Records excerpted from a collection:
____

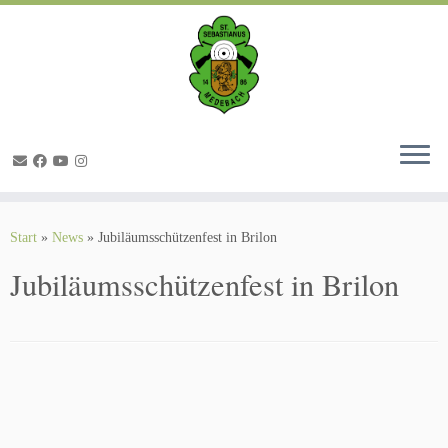
Zum
Inhalt
springen
Start
»
News
»
Jubiläumsschützenfest in Brilon
Jubiläumsschützenfest in Brilon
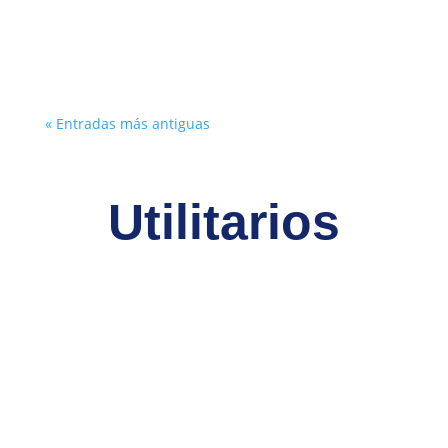
inmediata desde el momento de su inscripción
en el...
« Entradas más antiguas
Utilitarios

____

What the task asks:
Restate the data word for word while omitting each picture.

Response to this exercise:
Zum
Inhalt
springen
Start
»
News
»
Jubiläumsschützenfest in Brilon
Jubiläumsschützenfest in Brilon
inmediata desde el momento de su inscripción
en el...
« Entradas más antiguas
Utilitarios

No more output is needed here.